Consciousness to Thinking as AA to World Instance
Consciousness to Thinking as AA to World Instance
An Ontological Identity, Not an Analogy
The proposition—“Consciousness : Thinking = AA : World Instance (WI)”—is not a rhetorical comparison, nor a heuristic analogy. It is an ontological statement about the structure of reality across levels. It asserts that the relation between consciousness and thinking in the human domain is identical in kind to the relation between the Absolute Absolute (AA) and the World Instance (WI) in the total domain.
This identity becomes even sharper when we introduce the decisive clarification:
Consciousness is the “local AA” of thinking.
With this, the human mind is no longer a psychological exception within the universe; it becomes a localized manifestation of the same ontological structure that governs the whole.

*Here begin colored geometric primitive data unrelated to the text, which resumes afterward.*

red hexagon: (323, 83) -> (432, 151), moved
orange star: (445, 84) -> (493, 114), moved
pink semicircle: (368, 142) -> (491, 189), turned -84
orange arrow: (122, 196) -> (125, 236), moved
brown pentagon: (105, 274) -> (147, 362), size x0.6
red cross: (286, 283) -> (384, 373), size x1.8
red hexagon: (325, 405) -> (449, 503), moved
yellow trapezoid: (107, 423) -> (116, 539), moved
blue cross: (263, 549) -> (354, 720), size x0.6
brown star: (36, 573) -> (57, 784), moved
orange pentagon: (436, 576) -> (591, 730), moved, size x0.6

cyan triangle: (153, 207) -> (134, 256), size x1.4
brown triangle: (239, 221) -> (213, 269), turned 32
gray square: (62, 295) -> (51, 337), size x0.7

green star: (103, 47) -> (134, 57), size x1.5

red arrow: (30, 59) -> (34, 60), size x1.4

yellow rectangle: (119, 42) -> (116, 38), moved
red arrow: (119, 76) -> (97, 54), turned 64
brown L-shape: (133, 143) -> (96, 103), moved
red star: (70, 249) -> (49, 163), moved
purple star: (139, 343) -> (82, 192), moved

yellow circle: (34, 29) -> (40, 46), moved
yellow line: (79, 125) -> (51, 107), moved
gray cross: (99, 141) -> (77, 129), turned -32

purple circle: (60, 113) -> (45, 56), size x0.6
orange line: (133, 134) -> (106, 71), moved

1. The Ontological Structure of Ground and Instance
At the core of Instancology lies a simple but absolute principle:
Every instance presupposes a non-instance ground.
This is not derived from logic; rather, logic itself presupposes it. Any structured entity—whether a thought, a law, a physical system, or the universe as a whole—requires a background that is not itself another instance, otherwise an infinite regress ensues.
Thus we distinguish:
Ground — non-derivative, non-relational, not an instance
Instance — structured, manifest, relational
Applying this universally yields:
AA as the absolute ground
WI as the total instance
But this structure is not limited to the cosmic scale. It appears again within the human domain.

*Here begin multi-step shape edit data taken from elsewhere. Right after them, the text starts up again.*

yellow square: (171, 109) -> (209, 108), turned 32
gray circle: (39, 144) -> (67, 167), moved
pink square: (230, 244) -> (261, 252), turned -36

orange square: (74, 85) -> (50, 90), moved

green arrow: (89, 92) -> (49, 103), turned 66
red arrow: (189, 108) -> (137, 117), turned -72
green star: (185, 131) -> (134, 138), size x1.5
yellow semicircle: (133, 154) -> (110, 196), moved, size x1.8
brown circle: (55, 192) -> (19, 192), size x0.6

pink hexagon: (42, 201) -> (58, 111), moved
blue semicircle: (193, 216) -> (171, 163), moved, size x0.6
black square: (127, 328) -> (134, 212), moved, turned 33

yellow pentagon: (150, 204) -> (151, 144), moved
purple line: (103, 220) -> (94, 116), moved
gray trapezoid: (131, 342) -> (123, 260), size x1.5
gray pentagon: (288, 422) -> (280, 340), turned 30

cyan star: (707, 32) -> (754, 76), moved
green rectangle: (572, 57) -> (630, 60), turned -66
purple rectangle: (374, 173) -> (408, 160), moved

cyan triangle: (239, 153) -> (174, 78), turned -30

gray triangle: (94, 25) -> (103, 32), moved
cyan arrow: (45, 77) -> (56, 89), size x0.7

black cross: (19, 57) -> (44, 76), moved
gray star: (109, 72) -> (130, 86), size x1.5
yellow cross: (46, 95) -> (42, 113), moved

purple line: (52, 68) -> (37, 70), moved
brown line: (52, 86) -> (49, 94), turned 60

2. Consciousness as Local Ground
Consider thinking. Every thought:
has structure
has content
is identifiable and distinguishable
Therefore, each thought is an instance.
But what makes thinking possible?
Not another thought. Not a chain of reasoning. Not a linguistic structure.
Rather:
All thinking presupposes consciousness.
Consciousness is:
not reducible to any single thought
not fully objectifiable within thinking
always already present as the condition of thought
Thus, within the local domain:
Thinking = instance
Consciousness = ground
This matches precisely the structure of AA and WI.
Therefore:
Consciousness functions as the “local AA” of thinking.
3. Structural Identity Across Levels
We can now state the full ontological alignment:
Ontological Role
Absolute Level
Local Level
Ground
AA
Consciousness
Instance
WI
Thinking
This is not a metaphor. It is a repetition of the same structure at different scales.
Thus:
Thinking unfolds within consciousness just as WI unfolds within AA.
And crucially:
Neither thinking can step outside consciousness, nor WI step outside AA.
4. The Non-Objectifiability of the Ground
A decisive feature of both AA and consciousness is this:
They cannot be fully objectified within their respective instances.
You cannot think “consciousness” as a complete object, because the act of thinking already presupposes it.
You cannot represent AA as an entity within WI, because all representation belongs to WI.
This leads to a universal constraint:
The ground of any domain is inaccessible as an object within that domain.
This is where traditional philosophy reaches its limit.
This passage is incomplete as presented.